I would distinguish between avoidable and unavoidable kludginess. The tax code is not inherently kludge -- we've made choices to mess it up with lots of deductions and credits that are just bad policy. But there are other kinds of policies that are inherently complicated. A number of my friends have pointed out that there's no way to make, for example, eligibility determination for disability simple. If you tried to make it a whole lot simpler, you'd start to get into the realm of making bad decisions. But there are other areas where kludgeocracy has really major costs. I discuss Katrina, where the overlap and complexity of responsibility for building the levees had tragic costs. Or the health care system, which the complexity makes cost control very difficult and takes what is already a complicated system -- modern medicine -- and adds complexity that it really doesn't need. And in the case of the tax code, the estimated dead-weight costs of complexity are well over $100 billion. So I'd say this is a very big, and in many cases, avoidable, deal.

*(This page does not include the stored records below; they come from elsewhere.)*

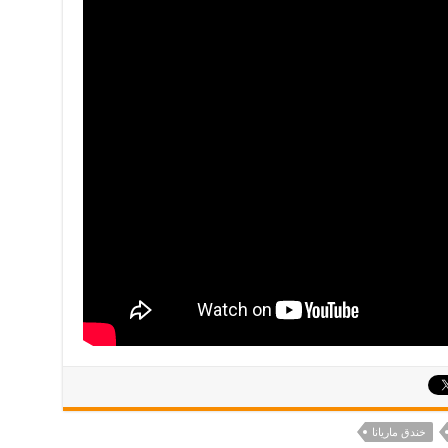
خندق ماريانا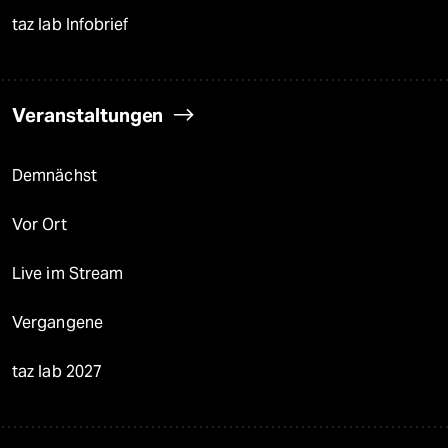
taz lab Infobrief
Veranstaltungen
Demnächst
Vor Ort
Live im Stream
Vergangene
taz lab 2027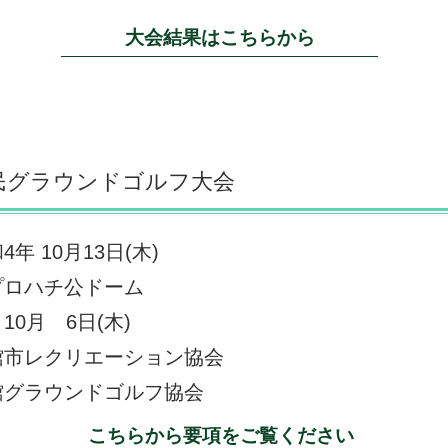
大会結果はこちらから
民グラウンドゴルフ大会
年 10月13日(木)
プロハチ公ドーム
10月 6日(木)
館市レクリエーション協会
館グラウンドゴルフ協会
こちらから要項をご覧ください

Let's say a rank-and-file Democrat or Republican get a hold of your paper. What reaction would you hope for? I.e. what are partisans supposed to do in light of your conclusions?

Well, a couple of things. First and foremost, think institutionally--push to remove the institutional barnacles on our original constitutional system that facilitated kludgeocracy. Not just the filibuster, but also multiple referrals on major legislation. There's no question the health care law would have been simpler if there had been one committee in each chamber that handled it.

Second, I suggest in the paper that there be a CBO score for every major piece of legislation, on the public and private compliance costs of legislation

Third, push back on the web of contractors and consultants in the federal government, and create more room to hire federal employees and pay them more--those contractors and consultants are a major part of the kludge industry that lobbies for more complexity.